How A 156cm Auntie Moves 3 Tons
And Why I'm Still Not Bulky
I moved 2,608kg this morning. 2.6 metric tons. 320 reps. 38 minutes.
In my living room. Alone. With YouTube.
Am I bulky? Still chubby. 😂
Lifting heavy doesn't make you bulky. It makes you capable. Strong. Compact. The kind of strong that carries its own luggage and handles life when it gets heavy.

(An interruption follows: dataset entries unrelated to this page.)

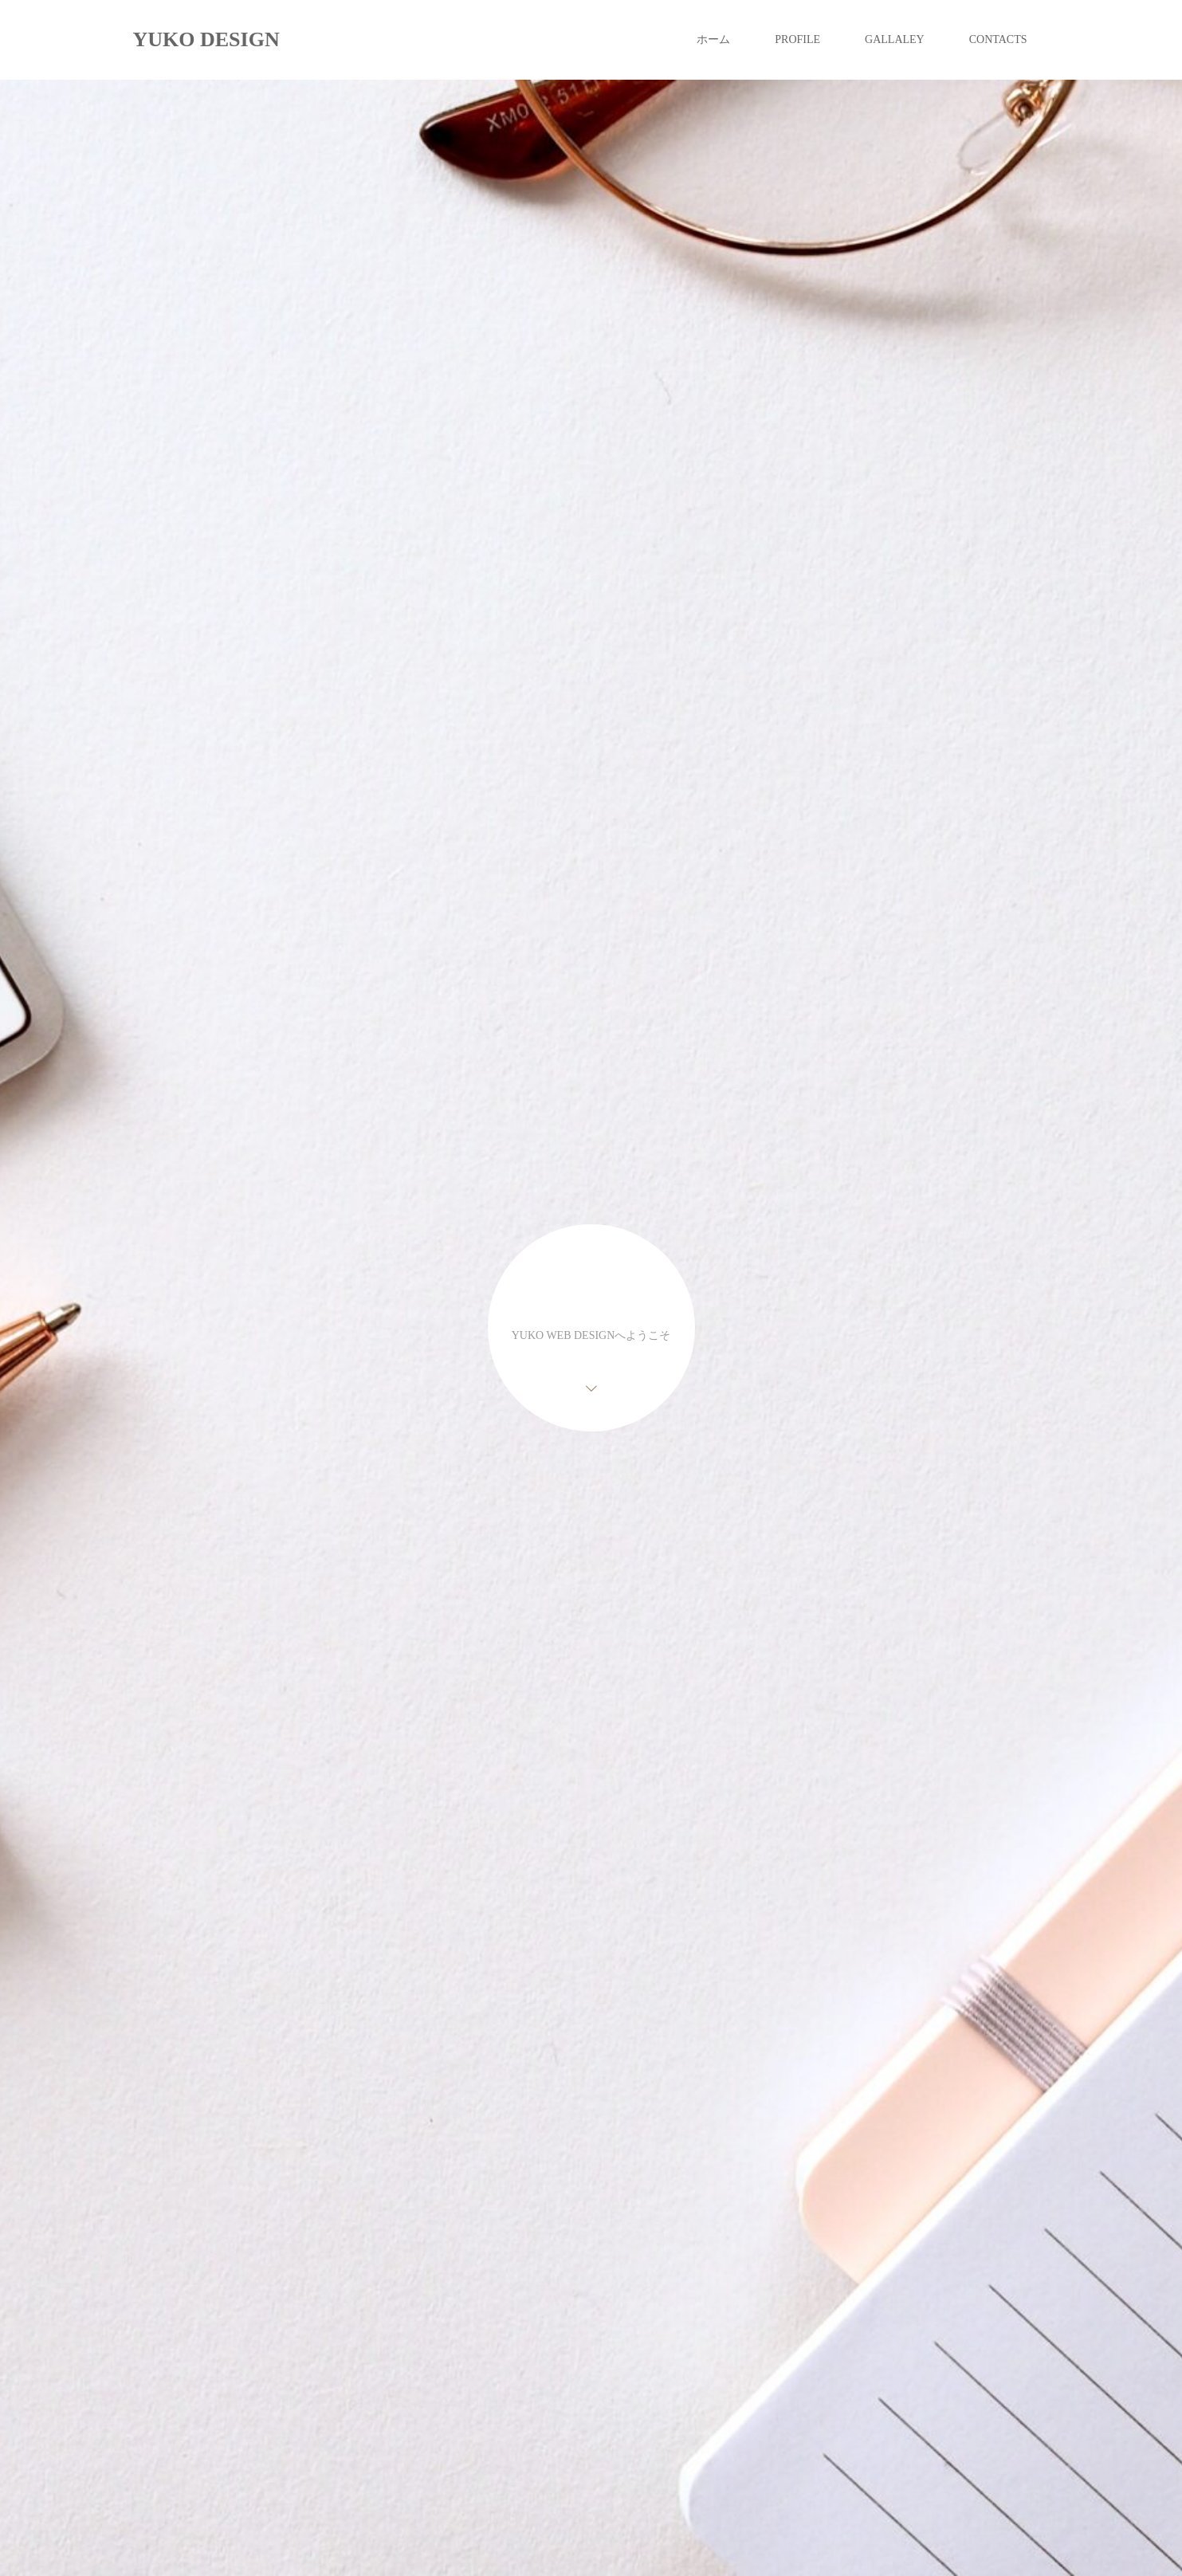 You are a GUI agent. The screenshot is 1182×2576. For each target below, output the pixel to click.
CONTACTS (998, 39)
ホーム (713, 39)
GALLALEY (895, 39)
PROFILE (797, 39)
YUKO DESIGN (206, 39)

Full breakdown on the blog — link in bio! 💪
#over40fits #homeworkoutexercise #strengthtraining #strengthtrainingtips #caloriescounting
When I first started strength training at home, I was skeptical about how effective it could really be, especially without a gym membership or fancy equipment. Using just a pair of 7.5 kg dumbbells and online workout videos, I learned how to gradually push my limits. The key was consistency and focusing on proper form rather than just lifting the heaviest weights immediately. In my experience, lifting heavier weights over time didn't bulk me up like I feared. Instead, it made my body more compact and capable—strong enough to carry groceries, handle household chores effortlessly, and even boost my confidence. Moving a total of 2.6 tons in one workout session felt empowering, a testament to how strength comes in many forms. I also discovered that incorporating strength training helped me better count calories and stay mindful of my overall fitness beyond just weight loss. It’s about functional strength—being able to handle life’s daily stresses and physical challenges comfortably. Watching YouTube tutorials allowed me to tailor workouts to my pace, helping me avoid injury and gradually build muscle endurance. For anyone worried about getting bulky or unfamiliar with weightlifting, starting small and progressing safely can lead to surprising results. I hope my journey inspires others, especially women over 40, to embrace strength training—not just to change their appearance but to enhance their quality of life and personal empowerment.